**EXERCISE GOAL:** Scan the data below and copy each line where "delle" occurs.

**RECORDS SUPPLIED:**

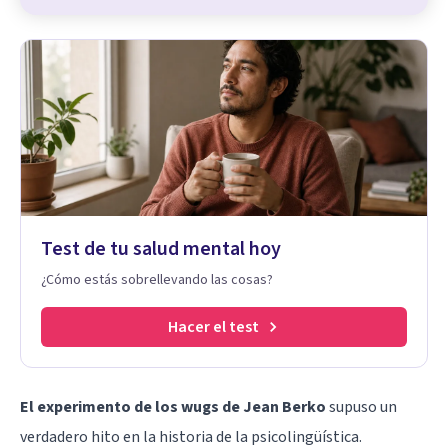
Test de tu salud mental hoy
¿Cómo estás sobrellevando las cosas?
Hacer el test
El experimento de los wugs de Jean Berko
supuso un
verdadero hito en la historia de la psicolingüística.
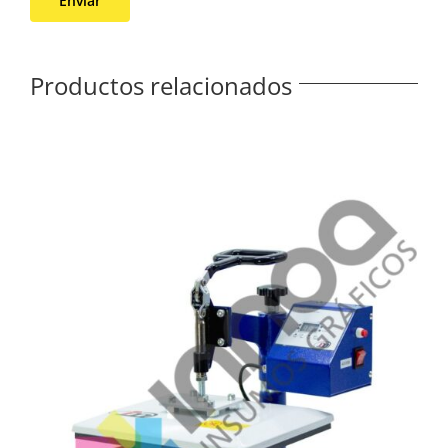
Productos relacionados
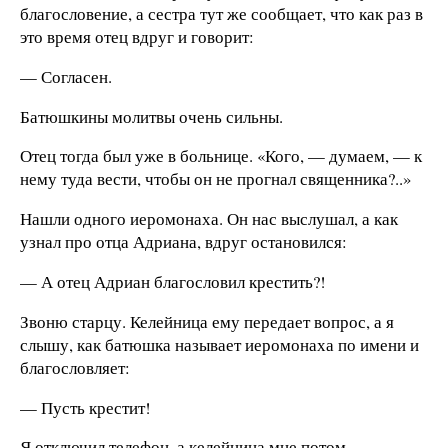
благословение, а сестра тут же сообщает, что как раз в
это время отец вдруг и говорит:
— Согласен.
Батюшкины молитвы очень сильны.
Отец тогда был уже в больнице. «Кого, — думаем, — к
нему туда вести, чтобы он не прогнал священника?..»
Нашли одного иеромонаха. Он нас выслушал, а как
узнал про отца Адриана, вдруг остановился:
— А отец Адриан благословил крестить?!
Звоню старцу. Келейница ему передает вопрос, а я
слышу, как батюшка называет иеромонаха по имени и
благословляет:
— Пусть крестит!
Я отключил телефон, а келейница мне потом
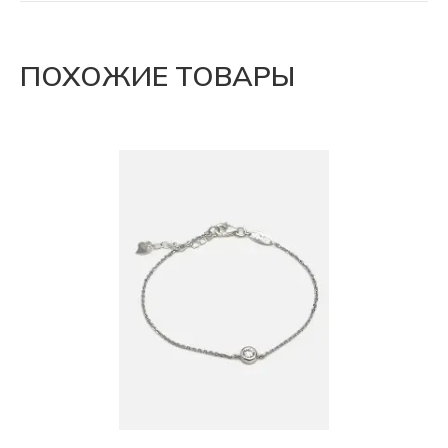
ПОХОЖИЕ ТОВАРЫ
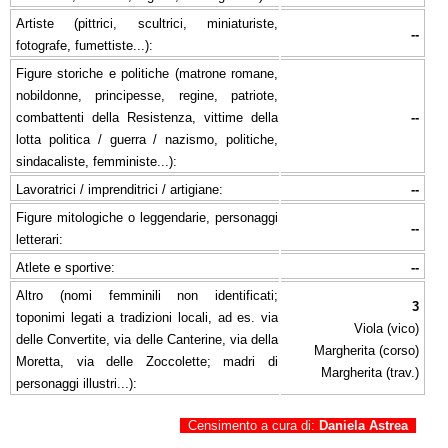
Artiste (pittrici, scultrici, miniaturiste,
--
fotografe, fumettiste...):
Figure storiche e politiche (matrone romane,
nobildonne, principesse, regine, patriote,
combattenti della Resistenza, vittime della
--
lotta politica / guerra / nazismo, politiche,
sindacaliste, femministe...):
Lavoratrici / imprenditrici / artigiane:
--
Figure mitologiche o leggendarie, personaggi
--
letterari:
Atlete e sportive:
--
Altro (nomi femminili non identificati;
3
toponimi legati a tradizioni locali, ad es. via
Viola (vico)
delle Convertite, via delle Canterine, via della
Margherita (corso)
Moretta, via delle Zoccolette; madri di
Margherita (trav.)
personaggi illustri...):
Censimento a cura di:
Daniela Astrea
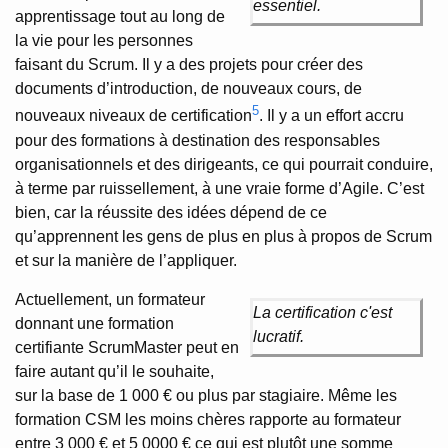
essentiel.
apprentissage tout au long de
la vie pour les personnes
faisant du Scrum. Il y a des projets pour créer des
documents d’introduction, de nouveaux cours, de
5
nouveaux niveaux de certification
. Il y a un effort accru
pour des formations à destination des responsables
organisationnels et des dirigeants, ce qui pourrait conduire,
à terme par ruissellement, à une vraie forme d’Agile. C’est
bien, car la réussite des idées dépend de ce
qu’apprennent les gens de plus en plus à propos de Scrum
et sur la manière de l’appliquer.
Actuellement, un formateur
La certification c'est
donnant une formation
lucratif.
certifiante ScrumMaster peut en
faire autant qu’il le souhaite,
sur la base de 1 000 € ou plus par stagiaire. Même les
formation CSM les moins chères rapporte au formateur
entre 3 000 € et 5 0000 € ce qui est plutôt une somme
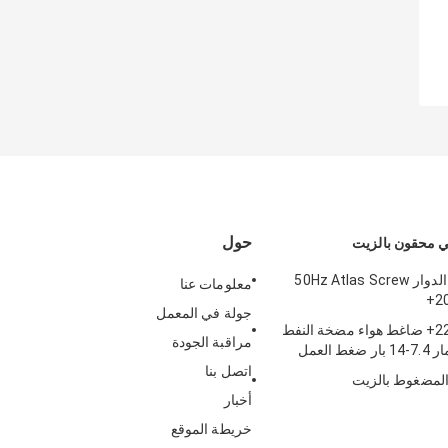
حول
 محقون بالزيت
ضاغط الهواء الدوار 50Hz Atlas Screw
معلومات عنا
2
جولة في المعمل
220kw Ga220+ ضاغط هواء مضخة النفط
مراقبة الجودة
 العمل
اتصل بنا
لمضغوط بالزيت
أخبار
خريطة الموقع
--
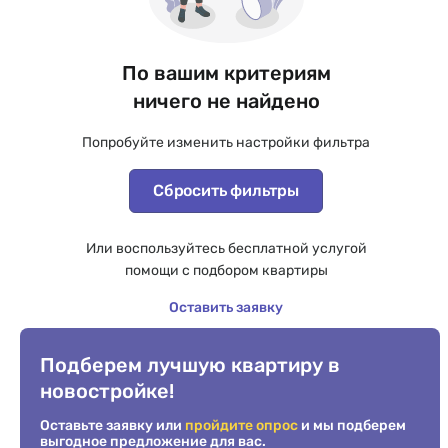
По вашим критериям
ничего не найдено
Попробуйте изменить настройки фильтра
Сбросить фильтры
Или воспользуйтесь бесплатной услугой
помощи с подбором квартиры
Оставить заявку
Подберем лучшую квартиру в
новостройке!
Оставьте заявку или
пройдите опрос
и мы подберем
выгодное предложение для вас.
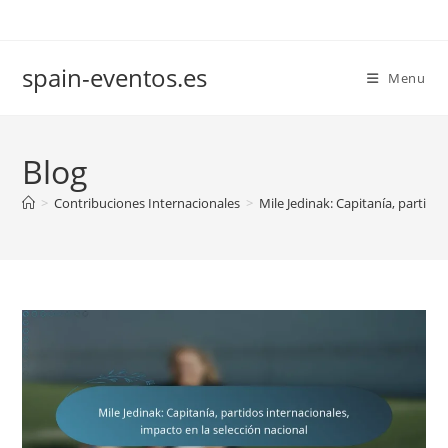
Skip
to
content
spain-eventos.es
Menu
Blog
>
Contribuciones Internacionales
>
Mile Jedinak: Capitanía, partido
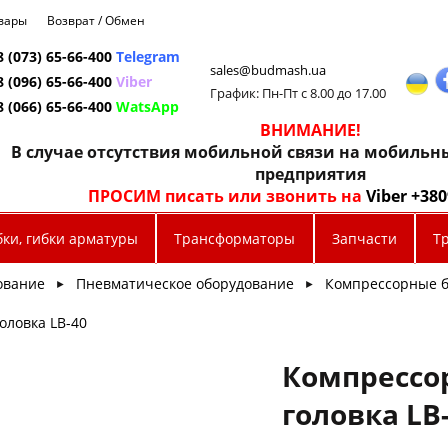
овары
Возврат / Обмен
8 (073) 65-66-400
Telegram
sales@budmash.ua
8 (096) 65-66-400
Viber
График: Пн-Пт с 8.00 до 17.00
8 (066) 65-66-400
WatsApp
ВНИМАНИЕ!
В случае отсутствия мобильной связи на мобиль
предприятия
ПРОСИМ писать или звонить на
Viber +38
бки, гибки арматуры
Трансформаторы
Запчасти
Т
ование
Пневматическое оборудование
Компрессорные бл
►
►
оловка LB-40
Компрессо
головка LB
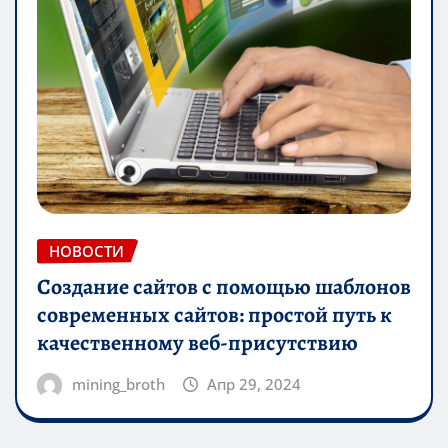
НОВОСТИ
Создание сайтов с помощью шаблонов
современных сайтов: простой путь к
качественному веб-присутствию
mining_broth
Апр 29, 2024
---
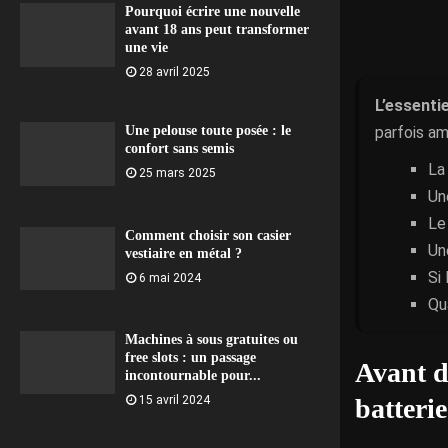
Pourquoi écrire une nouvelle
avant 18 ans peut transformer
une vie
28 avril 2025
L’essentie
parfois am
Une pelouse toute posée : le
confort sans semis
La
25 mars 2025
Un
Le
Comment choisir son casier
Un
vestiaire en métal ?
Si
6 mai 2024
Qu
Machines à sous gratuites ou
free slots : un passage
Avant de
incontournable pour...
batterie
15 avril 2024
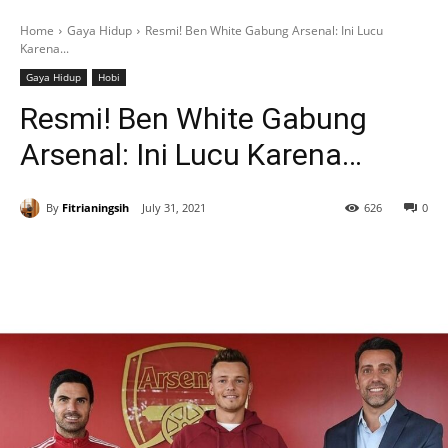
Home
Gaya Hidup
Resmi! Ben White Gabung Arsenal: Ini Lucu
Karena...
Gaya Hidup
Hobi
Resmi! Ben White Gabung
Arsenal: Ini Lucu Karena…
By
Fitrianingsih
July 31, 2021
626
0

**SOLUTION TO THIS TASK:**
delle Convertite, via delle Canterine, via della
Moretta, via delle Zoccolette; madri di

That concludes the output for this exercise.